When you reach the line that contains "Mask anything matching", set down that line and every one after it through the end of the records, exactly as written and with no pictures.

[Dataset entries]
*** Begin section ***
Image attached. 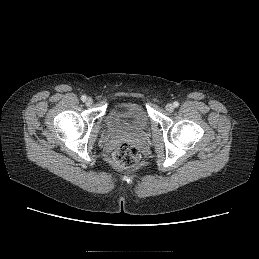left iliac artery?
<instances>
[{
  "mask_svg": "<svg viewBox=\"0 0 259 259\" xmlns=\"http://www.w3.org/2000/svg\"><path fill=\"white\" fill-rule=\"evenodd\" d=\"M173 105H174V107H178V106H179V103H178L177 101H175V102L173 103Z\"/></svg>",
  "mask_w": 259,
  "mask_h": 259,
  "instance_id": "left-iliac-artery-1",
  "label": "left iliac artery"
}]
</instances>
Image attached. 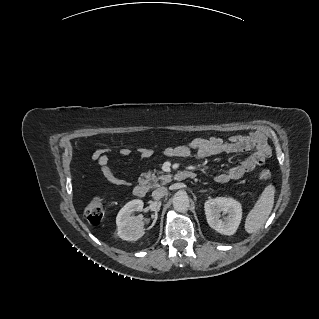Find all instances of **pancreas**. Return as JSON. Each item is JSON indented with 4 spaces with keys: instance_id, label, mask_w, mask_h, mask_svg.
I'll list each match as a JSON object with an SVG mask.
<instances>
[{
    "instance_id": "1",
    "label": "pancreas",
    "mask_w": 319,
    "mask_h": 319,
    "mask_svg": "<svg viewBox=\"0 0 319 319\" xmlns=\"http://www.w3.org/2000/svg\"><path fill=\"white\" fill-rule=\"evenodd\" d=\"M147 186L149 188H156L161 185H165L166 183L170 182V175H162V172H157V174L148 172L145 174Z\"/></svg>"
}]
</instances>
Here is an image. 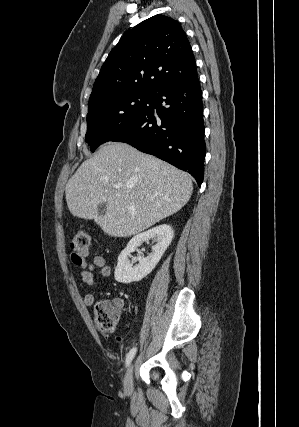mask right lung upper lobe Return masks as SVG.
Instances as JSON below:
<instances>
[{"mask_svg": "<svg viewBox=\"0 0 299 427\" xmlns=\"http://www.w3.org/2000/svg\"><path fill=\"white\" fill-rule=\"evenodd\" d=\"M197 75L190 43L178 21L155 15L128 31L111 50L89 105L123 92L155 93Z\"/></svg>", "mask_w": 299, "mask_h": 427, "instance_id": "1", "label": "right lung upper lobe"}]
</instances>
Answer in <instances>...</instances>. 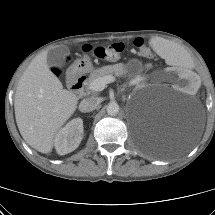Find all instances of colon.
Instances as JSON below:
<instances>
[{
  "label": "colon",
  "instance_id": "1",
  "mask_svg": "<svg viewBox=\"0 0 215 215\" xmlns=\"http://www.w3.org/2000/svg\"><path fill=\"white\" fill-rule=\"evenodd\" d=\"M135 45L139 47L142 51V54L145 57H150L151 53L144 44L141 39L135 40ZM123 44L121 43H114L108 46H99V47H92L90 45H85L83 50L85 52H92L97 58L105 59V60H114L117 59L120 53L123 51Z\"/></svg>",
  "mask_w": 215,
  "mask_h": 215
}]
</instances>
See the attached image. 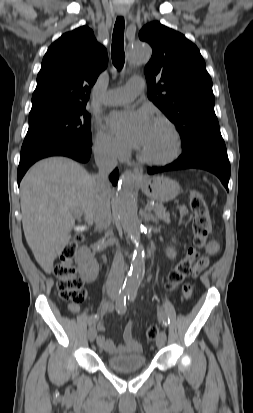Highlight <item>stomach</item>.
<instances>
[{"instance_id": "1", "label": "stomach", "mask_w": 253, "mask_h": 413, "mask_svg": "<svg viewBox=\"0 0 253 413\" xmlns=\"http://www.w3.org/2000/svg\"><path fill=\"white\" fill-rule=\"evenodd\" d=\"M142 192L158 202L173 200L180 193L177 181L165 176H154L139 183Z\"/></svg>"}]
</instances>
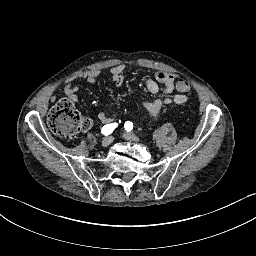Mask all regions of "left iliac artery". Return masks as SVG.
Listing matches in <instances>:
<instances>
[{"instance_id": "44dca946", "label": "left iliac artery", "mask_w": 256, "mask_h": 256, "mask_svg": "<svg viewBox=\"0 0 256 256\" xmlns=\"http://www.w3.org/2000/svg\"><path fill=\"white\" fill-rule=\"evenodd\" d=\"M124 128L127 130V132L131 131L133 129V123L129 121L125 122Z\"/></svg>"}]
</instances>
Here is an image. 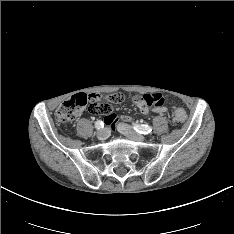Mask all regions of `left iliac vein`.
Segmentation results:
<instances>
[{
  "mask_svg": "<svg viewBox=\"0 0 234 234\" xmlns=\"http://www.w3.org/2000/svg\"><path fill=\"white\" fill-rule=\"evenodd\" d=\"M118 131L134 141L142 142L146 139L144 135L136 132L131 126L124 123L118 124Z\"/></svg>",
  "mask_w": 234,
  "mask_h": 234,
  "instance_id": "4c4485c4",
  "label": "left iliac vein"
}]
</instances>
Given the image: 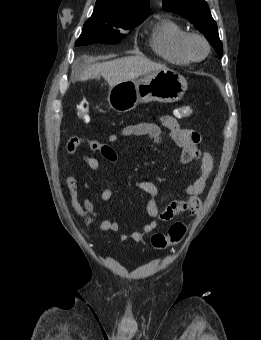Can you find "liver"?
<instances>
[{
    "label": "liver",
    "instance_id": "6515ba94",
    "mask_svg": "<svg viewBox=\"0 0 261 340\" xmlns=\"http://www.w3.org/2000/svg\"><path fill=\"white\" fill-rule=\"evenodd\" d=\"M167 69L165 65L155 63L144 56H129L108 62L94 63L86 67L79 75L80 81L102 76L109 87L139 76Z\"/></svg>",
    "mask_w": 261,
    "mask_h": 340
}]
</instances>
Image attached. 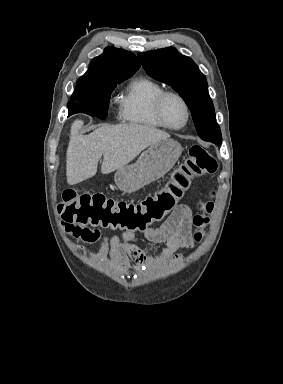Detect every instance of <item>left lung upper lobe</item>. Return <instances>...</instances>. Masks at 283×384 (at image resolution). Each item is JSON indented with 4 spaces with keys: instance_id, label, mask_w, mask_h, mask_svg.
<instances>
[{
    "instance_id": "5c2ea615",
    "label": "left lung upper lobe",
    "mask_w": 283,
    "mask_h": 384,
    "mask_svg": "<svg viewBox=\"0 0 283 384\" xmlns=\"http://www.w3.org/2000/svg\"><path fill=\"white\" fill-rule=\"evenodd\" d=\"M138 57L152 78L172 86L186 101L200 138L219 145L222 136L207 80L194 61L173 47L139 53Z\"/></svg>"
}]
</instances>
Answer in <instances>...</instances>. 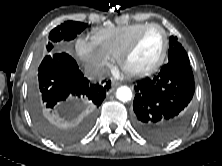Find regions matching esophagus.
<instances>
[{
    "mask_svg": "<svg viewBox=\"0 0 222 166\" xmlns=\"http://www.w3.org/2000/svg\"><path fill=\"white\" fill-rule=\"evenodd\" d=\"M120 85H121V83L118 82V81H113V82H112L113 88H117V87H119Z\"/></svg>",
    "mask_w": 222,
    "mask_h": 166,
    "instance_id": "esophagus-1",
    "label": "esophagus"
}]
</instances>
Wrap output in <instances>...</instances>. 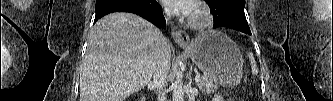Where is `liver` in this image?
<instances>
[{"instance_id":"liver-1","label":"liver","mask_w":333,"mask_h":101,"mask_svg":"<svg viewBox=\"0 0 333 101\" xmlns=\"http://www.w3.org/2000/svg\"><path fill=\"white\" fill-rule=\"evenodd\" d=\"M165 37L134 14L112 13L93 27L80 69V101H124L154 73Z\"/></svg>"}]
</instances>
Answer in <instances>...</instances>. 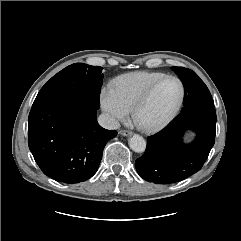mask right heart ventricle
<instances>
[{"label":"right heart ventricle","instance_id":"1","mask_svg":"<svg viewBox=\"0 0 241 241\" xmlns=\"http://www.w3.org/2000/svg\"><path fill=\"white\" fill-rule=\"evenodd\" d=\"M162 72L138 71L120 75L110 83V89L119 101L131 110L137 99L156 80L165 76Z\"/></svg>","mask_w":241,"mask_h":241}]
</instances>
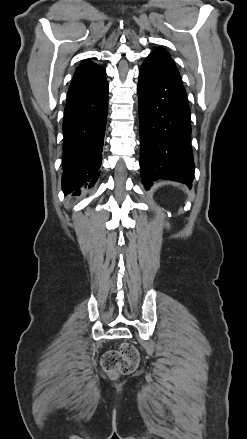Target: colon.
<instances>
[{
    "label": "colon",
    "mask_w": 247,
    "mask_h": 439,
    "mask_svg": "<svg viewBox=\"0 0 247 439\" xmlns=\"http://www.w3.org/2000/svg\"><path fill=\"white\" fill-rule=\"evenodd\" d=\"M139 362L137 349L130 343H123L117 350L107 351L102 358L103 369L112 377L130 374Z\"/></svg>",
    "instance_id": "colon-1"
}]
</instances>
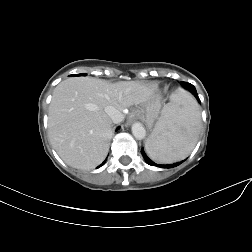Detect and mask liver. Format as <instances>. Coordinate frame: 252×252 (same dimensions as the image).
I'll return each mask as SVG.
<instances>
[{
	"label": "liver",
	"instance_id": "6515ba94",
	"mask_svg": "<svg viewBox=\"0 0 252 252\" xmlns=\"http://www.w3.org/2000/svg\"><path fill=\"white\" fill-rule=\"evenodd\" d=\"M151 104L161 108L154 85L135 81L109 83L94 77L68 78L56 86L52 95L49 139L69 166L93 168L106 158L112 138V120L105 107L113 106L124 117L132 106Z\"/></svg>",
	"mask_w": 252,
	"mask_h": 252
}]
</instances>
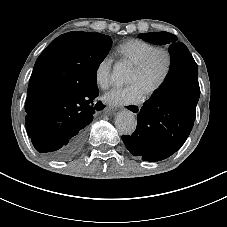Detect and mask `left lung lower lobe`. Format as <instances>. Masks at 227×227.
<instances>
[{
  "instance_id": "0a47b994",
  "label": "left lung lower lobe",
  "mask_w": 227,
  "mask_h": 227,
  "mask_svg": "<svg viewBox=\"0 0 227 227\" xmlns=\"http://www.w3.org/2000/svg\"><path fill=\"white\" fill-rule=\"evenodd\" d=\"M199 96L197 65L182 47L171 55L164 83L138 113L134 133L121 137L127 149L150 162L174 154L192 130Z\"/></svg>"
}]
</instances>
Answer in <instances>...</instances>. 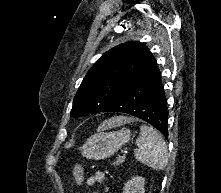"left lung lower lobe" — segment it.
<instances>
[{
  "instance_id": "left-lung-lower-lobe-1",
  "label": "left lung lower lobe",
  "mask_w": 221,
  "mask_h": 193,
  "mask_svg": "<svg viewBox=\"0 0 221 193\" xmlns=\"http://www.w3.org/2000/svg\"><path fill=\"white\" fill-rule=\"evenodd\" d=\"M105 112H123L138 117L167 139V99L157 64L135 79Z\"/></svg>"
}]
</instances>
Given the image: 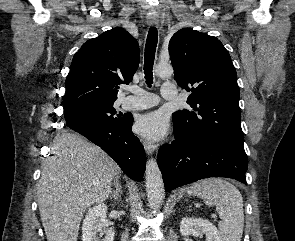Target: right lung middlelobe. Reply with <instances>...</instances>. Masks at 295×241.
Here are the masks:
<instances>
[{"label":"right lung middle lobe","mask_w":295,"mask_h":241,"mask_svg":"<svg viewBox=\"0 0 295 241\" xmlns=\"http://www.w3.org/2000/svg\"><path fill=\"white\" fill-rule=\"evenodd\" d=\"M67 126L83 121L99 120L116 124H123L128 119V115L116 113L113 103L86 106L64 112Z\"/></svg>","instance_id":"1"}]
</instances>
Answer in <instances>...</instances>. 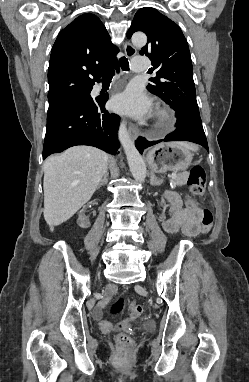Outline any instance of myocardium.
<instances>
[{
  "label": "myocardium",
  "instance_id": "f54148a6",
  "mask_svg": "<svg viewBox=\"0 0 249 382\" xmlns=\"http://www.w3.org/2000/svg\"><path fill=\"white\" fill-rule=\"evenodd\" d=\"M174 115L167 108H158L154 115V129L166 131L174 124Z\"/></svg>",
  "mask_w": 249,
  "mask_h": 382
}]
</instances>
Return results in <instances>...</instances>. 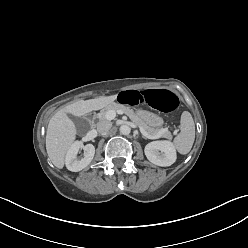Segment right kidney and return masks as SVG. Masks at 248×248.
Listing matches in <instances>:
<instances>
[{
  "label": "right kidney",
  "mask_w": 248,
  "mask_h": 248,
  "mask_svg": "<svg viewBox=\"0 0 248 248\" xmlns=\"http://www.w3.org/2000/svg\"><path fill=\"white\" fill-rule=\"evenodd\" d=\"M81 149L80 142H74L67 151L65 164L68 170L72 172H78L87 167L95 154V147L92 144H86L84 146V157L82 159L77 158V154Z\"/></svg>",
  "instance_id": "ca27d5eb"
}]
</instances>
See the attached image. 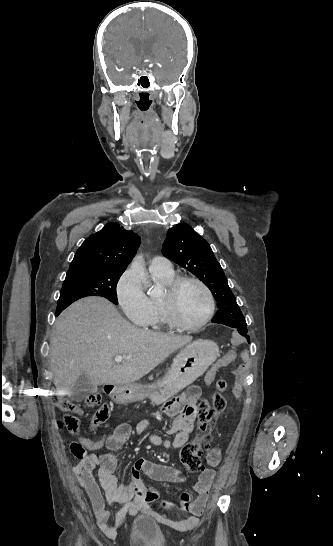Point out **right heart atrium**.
I'll use <instances>...</instances> for the list:
<instances>
[{"mask_svg":"<svg viewBox=\"0 0 333 546\" xmlns=\"http://www.w3.org/2000/svg\"><path fill=\"white\" fill-rule=\"evenodd\" d=\"M115 297L124 315L133 323L143 325L149 319L152 308L132 270H126L115 286Z\"/></svg>","mask_w":333,"mask_h":546,"instance_id":"right-heart-atrium-1","label":"right heart atrium"}]
</instances>
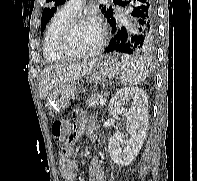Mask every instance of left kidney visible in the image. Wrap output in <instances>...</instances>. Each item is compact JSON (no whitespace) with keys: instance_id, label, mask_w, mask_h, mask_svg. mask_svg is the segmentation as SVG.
<instances>
[{"instance_id":"5707ae66","label":"left kidney","mask_w":197,"mask_h":181,"mask_svg":"<svg viewBox=\"0 0 197 181\" xmlns=\"http://www.w3.org/2000/svg\"><path fill=\"white\" fill-rule=\"evenodd\" d=\"M130 101H132V107L127 112L123 105ZM109 112L116 117L126 116V140L120 135L110 137L108 151L117 165L128 166L138 155L147 134L149 115L145 91L137 87L118 90L110 100Z\"/></svg>"}]
</instances>
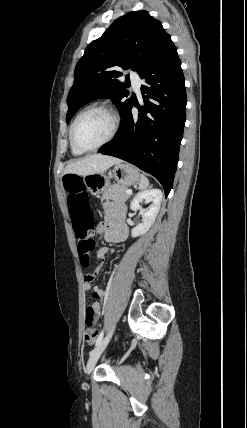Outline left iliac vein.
<instances>
[{
	"instance_id": "left-iliac-vein-1",
	"label": "left iliac vein",
	"mask_w": 247,
	"mask_h": 428,
	"mask_svg": "<svg viewBox=\"0 0 247 428\" xmlns=\"http://www.w3.org/2000/svg\"><path fill=\"white\" fill-rule=\"evenodd\" d=\"M115 327L113 326L112 329L109 331V333L105 336V338L95 347V349L91 352L89 360L87 362L86 366V372L87 374H90L91 371L94 369L98 359L100 358L101 354L105 350L106 346L108 345Z\"/></svg>"
}]
</instances>
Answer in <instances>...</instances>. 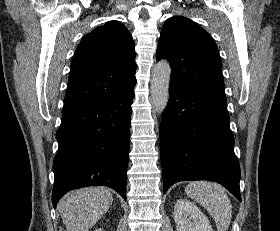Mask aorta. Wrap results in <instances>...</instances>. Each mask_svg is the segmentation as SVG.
<instances>
[{"instance_id": "762f6f07", "label": "aorta", "mask_w": 280, "mask_h": 231, "mask_svg": "<svg viewBox=\"0 0 280 231\" xmlns=\"http://www.w3.org/2000/svg\"><path fill=\"white\" fill-rule=\"evenodd\" d=\"M170 74V64L166 60H160L152 70L151 104L158 116H161L168 104Z\"/></svg>"}]
</instances>
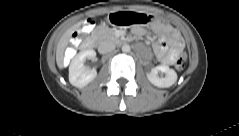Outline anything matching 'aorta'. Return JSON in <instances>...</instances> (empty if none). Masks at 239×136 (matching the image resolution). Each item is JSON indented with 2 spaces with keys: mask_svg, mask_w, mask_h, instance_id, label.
<instances>
[{
  "mask_svg": "<svg viewBox=\"0 0 239 136\" xmlns=\"http://www.w3.org/2000/svg\"><path fill=\"white\" fill-rule=\"evenodd\" d=\"M122 51H123V52H126V53L129 52V51H130V46L127 45V44L123 45V46H122Z\"/></svg>",
  "mask_w": 239,
  "mask_h": 136,
  "instance_id": "obj_1",
  "label": "aorta"
}]
</instances>
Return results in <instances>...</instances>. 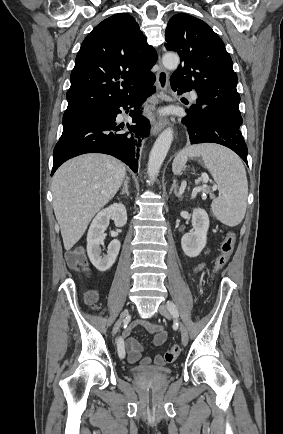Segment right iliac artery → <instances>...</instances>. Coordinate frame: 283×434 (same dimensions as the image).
Instances as JSON below:
<instances>
[{
    "mask_svg": "<svg viewBox=\"0 0 283 434\" xmlns=\"http://www.w3.org/2000/svg\"><path fill=\"white\" fill-rule=\"evenodd\" d=\"M122 347H123L122 346V339L119 338L118 341H117V350H118V355H119L120 358H124V356H125L124 351L120 350Z\"/></svg>",
    "mask_w": 283,
    "mask_h": 434,
    "instance_id": "82829eb1",
    "label": "right iliac artery"
}]
</instances>
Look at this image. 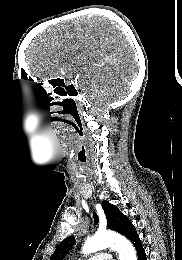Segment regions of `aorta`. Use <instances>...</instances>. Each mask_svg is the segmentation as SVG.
Here are the masks:
<instances>
[{
	"mask_svg": "<svg viewBox=\"0 0 182 260\" xmlns=\"http://www.w3.org/2000/svg\"><path fill=\"white\" fill-rule=\"evenodd\" d=\"M108 247L119 253L120 260H137L136 251L130 241L114 232L96 233L85 241L82 252L90 254Z\"/></svg>",
	"mask_w": 182,
	"mask_h": 260,
	"instance_id": "obj_1",
	"label": "aorta"
}]
</instances>
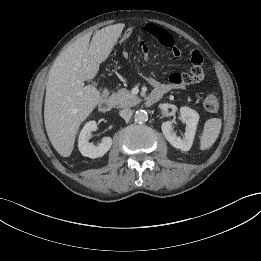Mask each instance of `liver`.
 <instances>
[{
	"label": "liver",
	"mask_w": 261,
	"mask_h": 261,
	"mask_svg": "<svg viewBox=\"0 0 261 261\" xmlns=\"http://www.w3.org/2000/svg\"><path fill=\"white\" fill-rule=\"evenodd\" d=\"M124 25H110L83 36L60 53L52 65L44 104V123L55 150L69 157L81 123L100 102V92L84 81L93 79L111 53Z\"/></svg>",
	"instance_id": "6515ba94"
}]
</instances>
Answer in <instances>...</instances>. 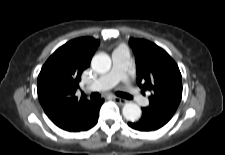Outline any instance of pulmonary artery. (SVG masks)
Listing matches in <instances>:
<instances>
[{
	"label": "pulmonary artery",
	"instance_id": "1",
	"mask_svg": "<svg viewBox=\"0 0 225 155\" xmlns=\"http://www.w3.org/2000/svg\"><path fill=\"white\" fill-rule=\"evenodd\" d=\"M113 66L107 73L99 77L90 87L91 90L103 91L112 88L118 82L126 83L127 92L140 104H146L147 99L139 94V91L128 82L127 71L129 63V52L126 47H119L112 53Z\"/></svg>",
	"mask_w": 225,
	"mask_h": 155
}]
</instances>
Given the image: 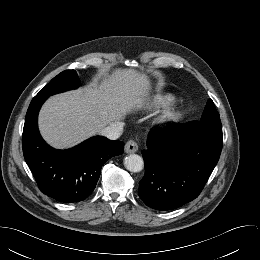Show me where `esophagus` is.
Returning a JSON list of instances; mask_svg holds the SVG:
<instances>
[{
	"label": "esophagus",
	"instance_id": "obj_1",
	"mask_svg": "<svg viewBox=\"0 0 260 260\" xmlns=\"http://www.w3.org/2000/svg\"><path fill=\"white\" fill-rule=\"evenodd\" d=\"M138 151V145L135 141L133 140H129L126 144H125V152L126 153H135Z\"/></svg>",
	"mask_w": 260,
	"mask_h": 260
}]
</instances>
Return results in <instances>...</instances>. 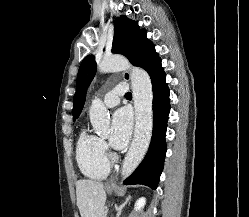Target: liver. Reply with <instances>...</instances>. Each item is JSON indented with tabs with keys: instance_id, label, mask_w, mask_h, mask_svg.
<instances>
[{
	"instance_id": "liver-1",
	"label": "liver",
	"mask_w": 249,
	"mask_h": 217,
	"mask_svg": "<svg viewBox=\"0 0 249 217\" xmlns=\"http://www.w3.org/2000/svg\"><path fill=\"white\" fill-rule=\"evenodd\" d=\"M76 196L81 217H103L106 192L102 182L88 179L77 181Z\"/></svg>"
}]
</instances>
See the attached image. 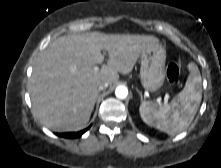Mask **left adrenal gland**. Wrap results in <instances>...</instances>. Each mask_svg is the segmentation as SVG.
I'll return each instance as SVG.
<instances>
[{"label":"left adrenal gland","instance_id":"1","mask_svg":"<svg viewBox=\"0 0 221 168\" xmlns=\"http://www.w3.org/2000/svg\"><path fill=\"white\" fill-rule=\"evenodd\" d=\"M137 91H138V93H139V95H140V97H141V101L144 102L141 92H140L139 90H137Z\"/></svg>","mask_w":221,"mask_h":168}]
</instances>
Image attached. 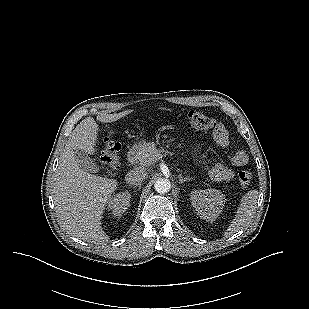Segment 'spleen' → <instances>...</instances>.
I'll list each match as a JSON object with an SVG mask.
<instances>
[{
  "mask_svg": "<svg viewBox=\"0 0 309 309\" xmlns=\"http://www.w3.org/2000/svg\"><path fill=\"white\" fill-rule=\"evenodd\" d=\"M259 192L257 190L248 191L241 199L235 218L229 225L225 235H231L241 230L248 222L256 209Z\"/></svg>",
  "mask_w": 309,
  "mask_h": 309,
  "instance_id": "obj_1",
  "label": "spleen"
}]
</instances>
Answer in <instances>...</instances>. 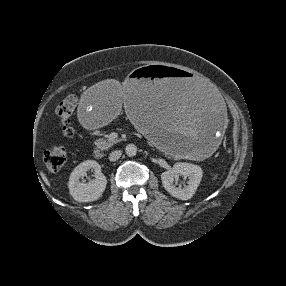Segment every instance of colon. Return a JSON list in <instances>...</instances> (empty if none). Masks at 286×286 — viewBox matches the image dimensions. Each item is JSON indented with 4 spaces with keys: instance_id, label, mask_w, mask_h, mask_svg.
I'll use <instances>...</instances> for the list:
<instances>
[{
    "instance_id": "5ec220e1",
    "label": "colon",
    "mask_w": 286,
    "mask_h": 286,
    "mask_svg": "<svg viewBox=\"0 0 286 286\" xmlns=\"http://www.w3.org/2000/svg\"><path fill=\"white\" fill-rule=\"evenodd\" d=\"M77 98L73 95L64 98L56 108V115L59 121L60 130L63 136L71 137L74 130L70 124V119L76 108ZM67 160V151L64 147L53 145L43 156L46 168L51 172H58L65 165Z\"/></svg>"
}]
</instances>
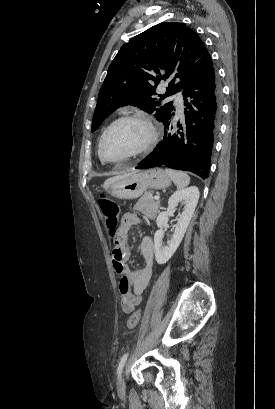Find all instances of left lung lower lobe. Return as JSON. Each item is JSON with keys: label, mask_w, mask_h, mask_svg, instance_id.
Returning <instances> with one entry per match:
<instances>
[{"label": "left lung lower lobe", "mask_w": 275, "mask_h": 409, "mask_svg": "<svg viewBox=\"0 0 275 409\" xmlns=\"http://www.w3.org/2000/svg\"><path fill=\"white\" fill-rule=\"evenodd\" d=\"M185 126L174 130V109L165 119L163 140L137 169L165 165L209 177L214 138L221 119V84L212 66L183 89Z\"/></svg>", "instance_id": "0a47b994"}]
</instances>
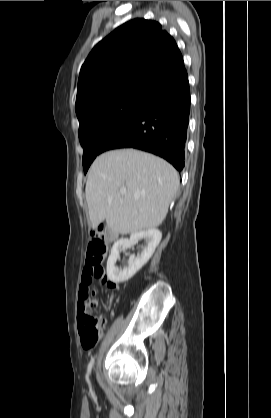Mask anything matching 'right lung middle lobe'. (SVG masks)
<instances>
[{
  "label": "right lung middle lobe",
  "instance_id": "obj_1",
  "mask_svg": "<svg viewBox=\"0 0 271 418\" xmlns=\"http://www.w3.org/2000/svg\"><path fill=\"white\" fill-rule=\"evenodd\" d=\"M150 99L122 94L96 103L77 113L79 140L84 149L83 168L87 172L106 139L125 121L142 109Z\"/></svg>",
  "mask_w": 271,
  "mask_h": 418
}]
</instances>
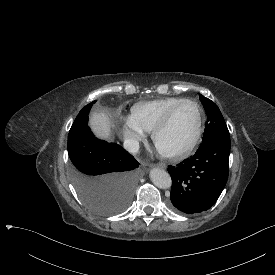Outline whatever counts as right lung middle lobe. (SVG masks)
*** End section ***
**FINISHED EXERCISE**
Mask anything matching 'right lung middle lobe'. (SVG masks)
<instances>
[{
  "label": "right lung middle lobe",
  "instance_id": "obj_1",
  "mask_svg": "<svg viewBox=\"0 0 271 418\" xmlns=\"http://www.w3.org/2000/svg\"><path fill=\"white\" fill-rule=\"evenodd\" d=\"M150 99L122 94L96 103L77 113L79 140L84 149L83 168L87 172L106 139L125 121L142 109Z\"/></svg>",
  "mask_w": 271,
  "mask_h": 418
}]
</instances>
Outline whatever counts as right lung middle lobe. (SVG masks)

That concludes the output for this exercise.